Utilitarianism – John Stuart Mill and Jeremy Bentham: Make decisions that will produce the greatest good for the greatest number.  Take my monetary donations to that shelter: arguing from quantitative analysis, shouldn’t I donate to groups whose intent is to eradicate homelessness (and poverty) altogether?

Contractualism –  T.M. Scanlon (Author of What We Owe to Each Other):  Make ethical decisions based on what we need to do to live with other people.  What we owe each other is more qualitative and emotional than quantitative and mathematical, therefore “Living with other people” backs my choice to support “bricks and mortar” programs in my own neighborhood rather than distant charities.

Virtue Ethics – Aristotle: what are virtues? Which values do we want to live by, how to we find the golden mean in enacting them that is neither too little or too much? There are two aspects of Aristotle’s ethics that are the touchstone for my decision-making:  first, that life does not consist of ideas but of action; secondly, matching your acts to your values brings life’s greatest happiness; being at one with yourself brings you a sense of wholeness, true flourishing as a human being.

Existentialism – Sartre: don’t look for a meaning in life there isn’t any. There is no source outside of you where you can find moral values: you have to make your own choices (while being sure they are good for others too.)  Camus: Life is absurd; accept human absurdity and try to make good individual choices anyway.
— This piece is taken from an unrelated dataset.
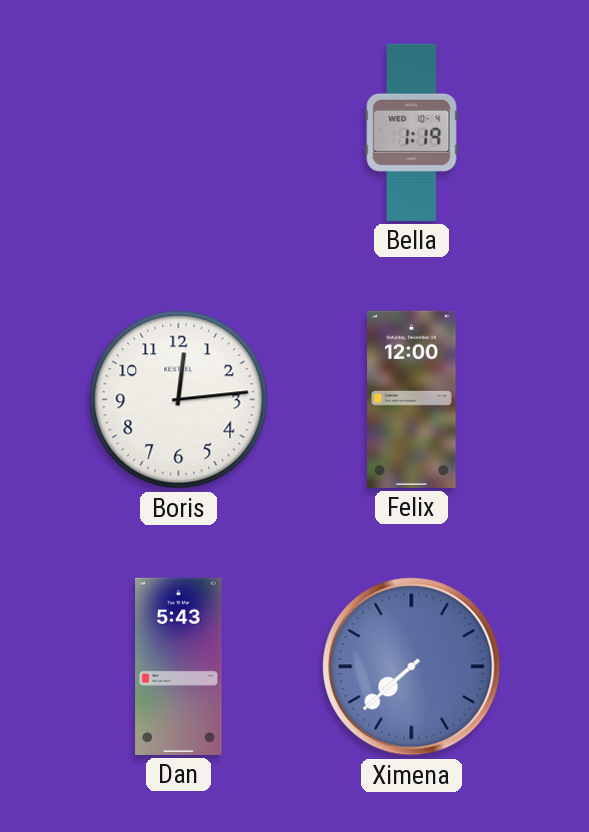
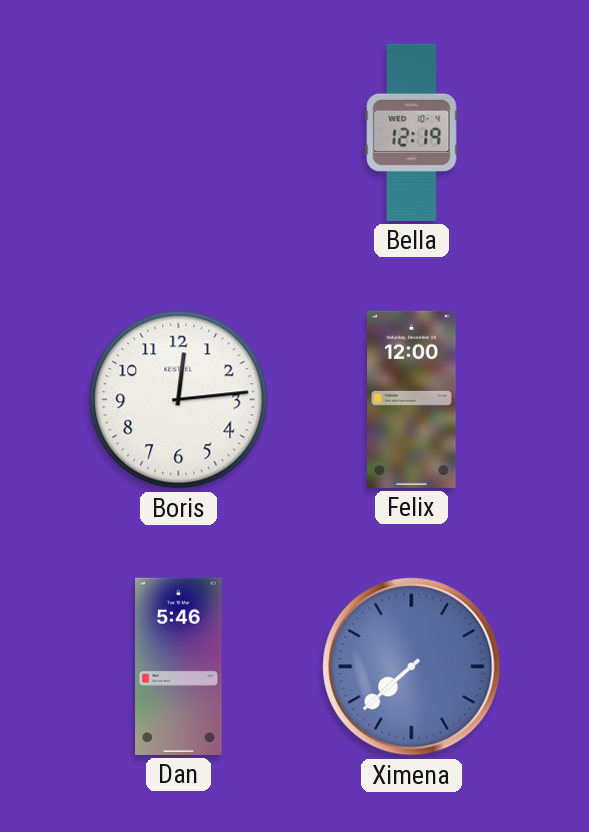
Bella: 1:19 -> 12:19
Dan: 5:43 -> 5:46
 I used Schur’s philosophical categories to sort out the basis for my life choices.  I have come to consider the universe fundamentally moral, so I go with Kant.   Utilitarianism leaves me (emotionally) chilled; though I have to admit that basing your charitable giving on algorithmically sorted data and quantitative accounting makes plenty of (rational) sense.  

In choosing my actions I have never been a loner, but always join in the social contracts of the organizations where I volunteer: there is my (Unitarian) church’s covenant to principles, for example, and the stated rules that the Citizens’ Climate Lobby adheres to. And there is our United States Constitution and our Rule of Law, about which I am passionate.  

As for Existentialism – when I fell into it during the (mercifully few) depressions I suffered, existential anxiety and a sense that life held no meaning whatsoever  undermined my entire (Kantian/Contractual/Aristotelian)  process of moral reasoning to leave me disastrously adrift on life’s tumultuous seas, without a rudder.   

One of the truly lovely things about living (as often as possible) by integrity is that your ethics have a way of making themselves available at a (non-deliberative) second’s notice. A moment suddenly arrives when I realize that I must stand up for my values, right then and right there. Trembling all over, I get up on my feet to speak my piece for what I think is right and good, and experience what Aristotle described as true human flourishing – a great and all-pervading feeling, a warm bolt of complete happiness that rises from the tips of my toes and shoots up my spine to the top of my head as, once again, I head for good trouble.